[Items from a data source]
_ _ _ _ _ _ _
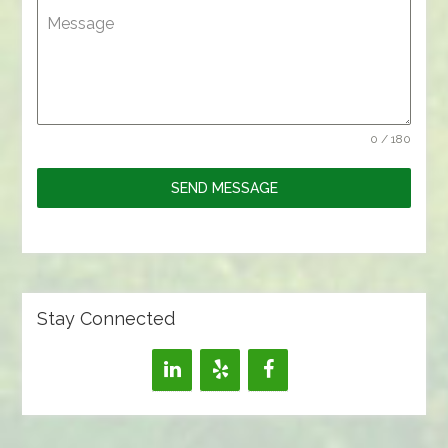
Message
0 / 180
SEND MESSAGE
Stay Connected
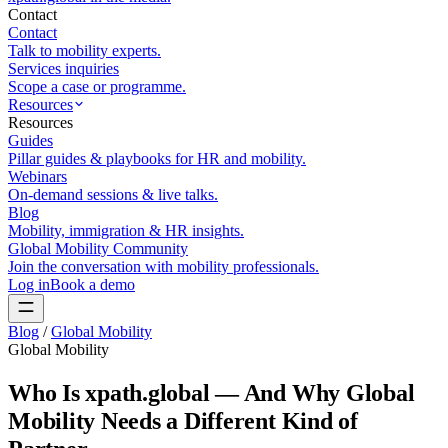
Contact
Contact
Talk to mobility experts.
Services inquiries
Scope a case or programme.
Resources
Resources
Guides
Pillar guides & playbooks for HR and mobility.
Webinars
On-demand sessions & live talks.
Blog
Mobility, immigration & HR insights.
Global Mobility Community
Join the conversation with mobility professionals.
Log in
Book a demo
Blog
/
Global Mobility
Global Mobility
Who Is xpath.global — And Why Global
Mobility Needs a Different Kind of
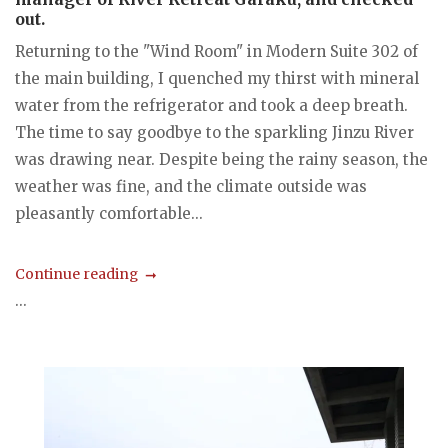
out.
Returning to the "Wind Room" in Modern Suite 302 of
the main building, I quenched my thirst with mineral
water from the refrigerator and took a deep breath.
The time to say goodbye to the sparkling Jinzu River
was drawing near. Despite being the rainy season, the
weather was fine, and the climate outside was
pleasantly comfortable...
Continue reading
...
_ _ _ _ _ _ _
WHAT YOU HAVE TO DO: Each line above with the word "Global" must be returned.

EXPECTED ANSWER:
Global Mobility Community
Global Mobility
Global Mobility
Who Is xpath.global — And Why Global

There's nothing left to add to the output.